Мои губы сжались, но я приняла угощение.

— Он избивал ее, — прошептала я. — И он избивал меня.

— Поэтому твоя мама это сделала? — поинтересовалась Дженис невозмутимо, словно спрашивала у меня рецепт торта.

— Да. Леди, с которой я говорила, сказала то же самое.

— Ну, тогда не могу сказать, что виню ее, — сказала Дженис, поджав губы.

На этот раз мои глаза наполнились слезами. Я хотела, чтобы кто-то помог ей. Моя бедная невиновная мама. Она не заслужила такой судьбы, и я должна была верить в то, что шла по этому пути не только для того, чтобы обрести Адама, но и для того, чтобы вытащить ее из жизни, которая была хуже смерти.

Странствия были у нас в крови.

Цыгане не должны были оставаться на одном месте слишком долго. Наши идеалы были другими, они внедрялись в нас веками, делая нас кочевниками с колыбели.

Я не могла себе представить, что чувствовала моя мама, запертая в клетке...

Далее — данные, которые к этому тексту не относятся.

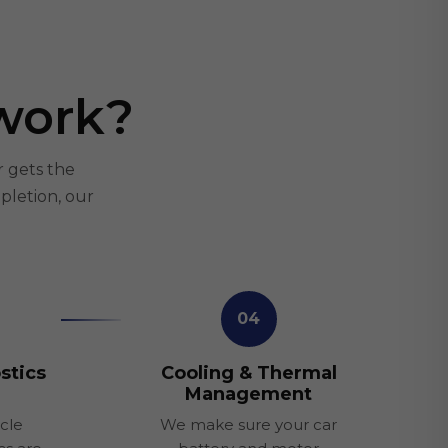
work?
r gets the
pletion, our
04
stics
Cooling & Thermal
Management
cle
We make sure your car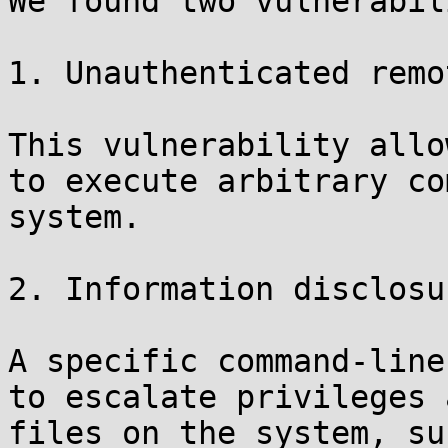
We found two vulnerabil
1. Unauthenticated remo
This vulnerability allo
to execute arbitrary co
system.

2. Information disclosu
A specific command-line
to escalate privileges 
files on the system, su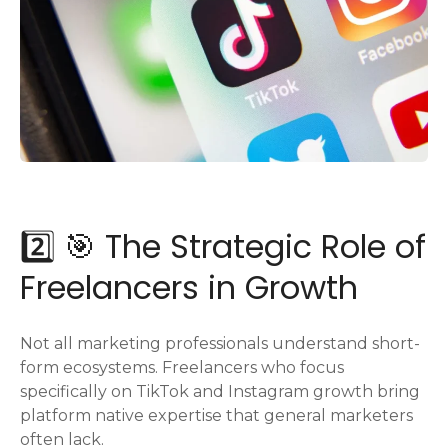
2️⃣ 🎯 The Strategic Role of
Freelancers in Growth
Not all marketing professionals understand short-
form ecosystems. Freelancers who focus
specifically on TikTok and Instagram growth bring
platform native expertise that general marketers
often lack.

— Я хочу ее увидеть, — прошептала я.

— Не хочу охлаждать твой пыл, но это может быть не так просто. Возможно, она не захочет тебя видеть, — мягко предупредила Дженис,и откусила кусочек своего печенья с мороженым. — Сначала напиши. Посмотри, что она ответит. Думаю, тебе должны прислать приглашение на посещение. Ты не можешь приехать туда без предупреждения и пытаться навестить ее так, словно она лежит в больнице, дорогая.

Я ненавидела ее правоту, и когда нетерпение охватило меня, липкое мороженое, тая, начало стекать по моим пальцам, но меня не интересовала сливочная субстанция. Во всяком случае, не в качестве еды. Странно, но это зрелище напомнило мне о прошлой ночи.

— Можете отвести меня в аптеку? — прошептала я, уставившись на белую жидкость, испачкавшую мою руку.

Дженис удивленно приподняла брови, и я не могла винить ее. Мы перешли от разговора о моей матери к необходимости начать устранение последствий потенциально взрывоопасной ситуации.

— Зачем? — спросила она, нахмурившись.

— У меня… У меня был секс прошлой ночью.

— Что? — напряглась Дженис.

Я пожала плечами.

— Вы ничего не использовали?

— Я знаю парня. Он чист, — пробормотала я.

Дженис, испустив болезненный стон, с шумом уронила свое лакомство на тарелку.

— Как ты могла быть такой безрассудной, Тея?

Мне не нравилось то, какой разочарованной она выглядела. Я предпочла бы, чтобы она злилась на меня, называла меня глупой и шлюхой.

Вместо этого ей было больно. Потому что я была глупой.

— Я люблю его, — закусив нижнюю губу, прошептала я.

— Это был твой первый раз? — осторожно спросила она.

Поймав ее взгляд, я кивнула, и она, вздохнув, похлопала меня по руке липкими пальцами.

— Мы съездим в аптеку сегодня днем.

— Спасибо, Дженис.

Я почувствовала себя лучше от того, что поговорила с ней, от того, что открыла правду кому-то еще, кроме Адама. На секунду я задумалась, рассказал ли Роберт Адаму о моей маме, но нет, его удивление казалось искренним.

Боже, меня так тошнило от взрослых, которые управляли моим миром.

Я готова была жить, заниматься своими делами, распоряжаться своей жизнью так, как хотела.

Но, если что-то и было ясно на сегодняшний день, так это то, что я любила Адама так сильно, как никогда в жизни. Я больше не чувствовала, что умираю внутри, когда думала о нем. Конечно, горько-сладкая печаль присутствовала, но это была не та глубокая, разъедающая кости боль, которая заставляла меня чувствовать, будто меня съедает рак, от которого не было лечения.